▶ [Prompt]: In full and word for word, copy the listing; no pictures belong in the copy.

-- The data follows --

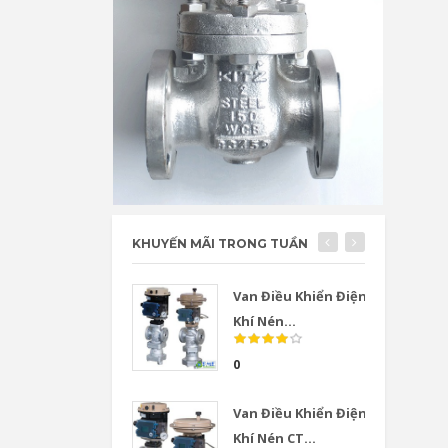
KHUYẾN MÃI TRONG TUẦN
Van Điều Khiển Điện
Khí Nén...
0
Van Điều Khiển Điện
Khí Nén CT...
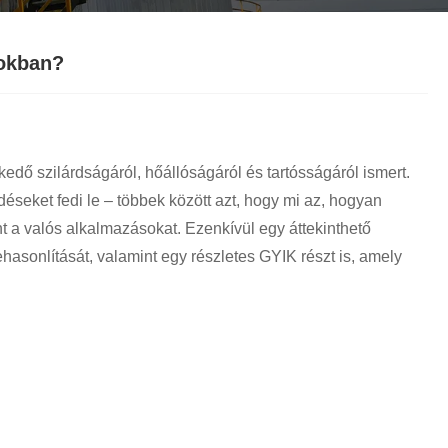
tiếng Việt
Nederlands
gokban?
ภาษาไทย
Polski
kedő szilárdságáról, hőállóságáról és tartósságáról ismert.
Svenska
éseket fedi le – többek között azt, hogy mi az, hogyan
nt a valós alkalmazásokat. Ezenkívül egy áttekinthető
magyar
zehasonlítását, valamint egy részletes GYIK részt is, amely
Malay
বাংলা ভাষার
Dansk
Suomi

-- The data concluded --

▶ [Answer below]:
KHUYẾN MÃI TRONG TUẦN
Van Điều Khiển Điện
Khí Nén...
0
Van Điều Khiển Điện
Khí Nén CT...
tiếng Việt
Nederlands
gokban?
ภาษาไทย
Polski
kedő szilárdságáról, hőállóságáról és tartósságáról ismert.
Svenska
éseket fedi le – többek között azt, hogy mi az, hogyan
nt a valós alkalmazásokat. Ezenkívül egy áttekinthető
magyar
zehasonlítását, valamint egy részletes GYIK részt is, amely
Malay
বাংলা ভাষার
Dansk
Suomi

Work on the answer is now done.